Les outils qui émergeront de ce travail de réflexion ambitieux devront être des outils concrets utiles à l'ensemble des acteurs, et en particulier aux travailleurs sociaux et aux conseils généraux.
D'ores et déjà, je compte sur vous, cher Etienne Pinte, et sur vous toutes et vous tous pour me transmettre vos travaux. Je reviendrai prochainement en débattre avec vous.
Pour mieux cibler le sujet, nous devons associer les personnes défavorisées à la définition de ces politiques d'insertion.
C'est pour elles que nous agissons ; il faut donc aussi le faire avec elles, comme nous le faisons avec les professionnels de l'intervention sociale.
Pour cela, je veux développer la représentation des usagers à tous les niveaux, comme cela est prévu dans la loi RSA, pour l'élaboration et l'évaluation de la politique d'insertion, et pour l'examen des situations individuelles.
Je souhaite développer cette participation à tous les niveaux :
* dans les structures de prise en charge ;
* dans les collectivités territoriales ;
* au niveau national, comme cela existe dans le comité national d'évaluation du RSA.
Dans cette perspective, un groupe de travail sera confié au Conseil national des politiques de lutte contre la pauvreté et l'exclusion sociale (CNLE). Sachez d'ores et déjà que j'étudierai ses propositions avec le plus grand intérêt.
C'est ainsi que nous donnerons toute sa place à l'expertise et au potentiel de compétence des usagers. C'est ainsi que nous donnerons du sens à notre démarche collective.
N'oublions pas la phrase de Mandela, qui disait : « Tout ce qui est fait pour moi sans moi est fait contre moi ».
Si l'Etat s'est mobilisé et continue de se mobiliser pour lutter contre la pauvreté, c'est également toute la société qui doit accompagner ce mouvement et exprimer ainsi ses valeurs de solidarité et de fraternité.
Car, au-delà des questions que j'ai évoquées, il faut se rappeler qu'être pauvre, c'est aussi ne plus pourvoir exercer tous ses droits et ses devoirs de citoyen.

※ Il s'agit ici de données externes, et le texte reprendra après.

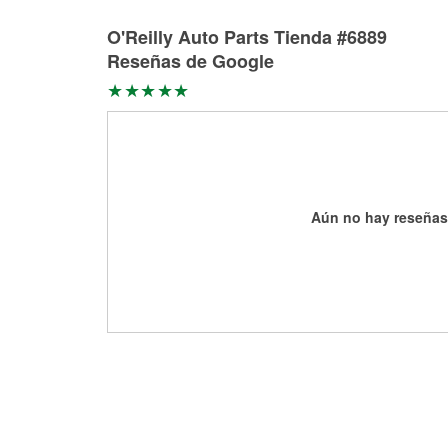
O'Reilly Auto Parts Tienda #6889
Reseñas de Google
Aún no hay reseñas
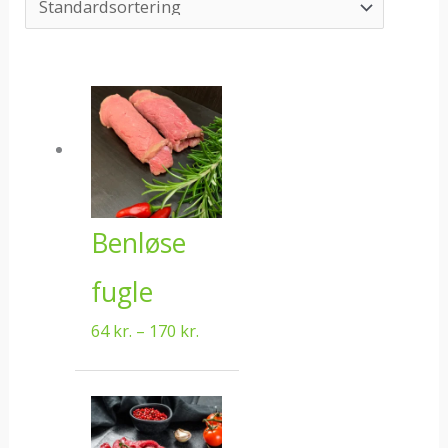
Prisinterval:
64 kr.
til
170 kr.
Benløse
fugle
64
kr.
–
170
kr.
Prisinterval:
88 kr.
til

Etre pauvre, c'est être dépossédé de son identité.
En lisant, récemment, un article consacré aux maraudes médicalisées en Île-de-France, j'ai été très frappée de lire ces mots d'une vieille dame vivant dans la rue : « Je ne vous donne pas mon nom, parce que je ne me connais plus ».
Une telle situation n'est pas acceptable. Comme vous, je ne l'accepte pas.
Pour toutes ces raisons, fédérons nos énergies au service d'une action utile et juste.